Best Affirms Endurance Ratings

May 3, 2005

A.M. Best Co. announced that it has affirmed the financial strength rating of “A” (Excellent) and the issuer credit ratings of “a” of Bermuda-based Endurance Specialty Insurance Ltd. and its operating affiliates.

Best also assigned an issuer credit rating of “bbb” to Endurance Specialty Holdings, Ltd. and affirmed the senior debt rating of “bbb” on $250 million 7.0 percent unsecured notes due 2034, as well as all debt securities filed under a $500 million universal shelf registration.

All of the ratings have a stable outlook.

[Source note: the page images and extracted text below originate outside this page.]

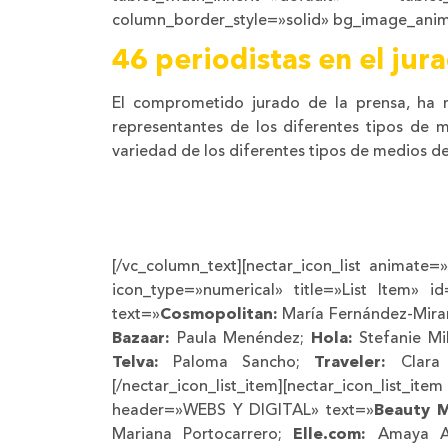
column_border_style=»solid» bg_image_anim
46 periodistas en el ju
El comprometido jurado de la prensa, ha 
representantes de los diferentes tipos de me
variedad de los diferentes tipos de medios d
[/vc_column_text][nectar_icon_list animate=»
icon_type=»numerical» title=»List Item»
text=»
Cosmopolitan:
María Fernández-Mir
Bazaar:
Paula Menéndez;
Hola:
Stefanie Mi
Telva:
Paloma Sancho;
Traveler:
Clara
[/nectar_icon_list_item][nectar_icon_li
header=»WEBS Y DIGITAL» text=»
Beauty M
Mariana Portocarrero;
Elle.com:
Amaya A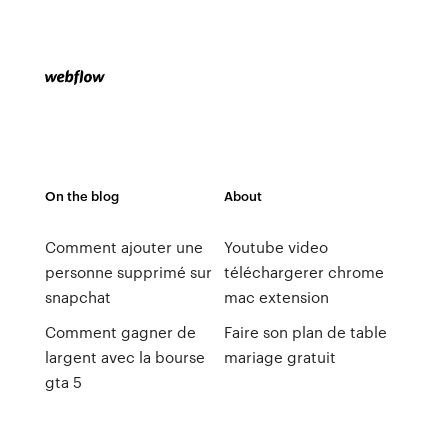
On the blog
About
Comment ajouter une
Youtube video
personne supprimé sur
téléchargerer chrome
snapchat
mac extension
Comment gagner de
Faire son plan de table
largent avec la bourse
mariage gratuit
gta 5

“The ratings reflect Endurance’s excellent operating results, which stem from the development of a strong broker distribution network, successful implementation of underwriting and risk management controls and selective acquisitions,” said Best. “The geographically diversified book of business, which includes both short- and long-tail lines, is fully supported by the company’s excellent level of risk-based capitalization. Lines of business include property per risk, property catastrophe reinsurance, casualty treaty reinsurance, casualty individual risks and specialty lines.”

Best noted: “Endurance produced a combined ratio of 86 percent in 2004 despite recording approximately $170 million in gross catastrophe losses, while shareholders’ equity grew to $1.9 billion at December 31, 2004. Since inception, the company has used selective acquisitions to expand its existing book of business. In prior years, Endurance acquired the renewal rights to LaSalle Re Limited’s property catastrophe business and selected portions of The Hartford Fire Insurance Company’s reinsurance business. In 2004, Endurance acquired the renewal right to XL Re Ltd.’s surety book and hired Converium Reinsurance (NA) Inc.’s agribusiness underwriting team. Each acquisition has been complementary to Endurance’s profile and did not include the addition of any historical liabilities.”

The rating agency indicated, however, that “the company’s short operating history in relation to its casualty business” is an offsetting factor. “Due to the long-tail nature of these lines, the consistency and sustainability of Endurance’s casualty segment’s operating performance has yet to be proven.

“Furthermore, market pressure on pricing could dampen expected returns along with exposure to low frequency, high severity property catastrophe losses,” Best continued. It said, however, that despite these concerns, it “expects Endurance to manage its capital base very conservatively within acceptable ranges to support its current ratings and meet the more stringent capital requirements for a recently established Bermuda entity.”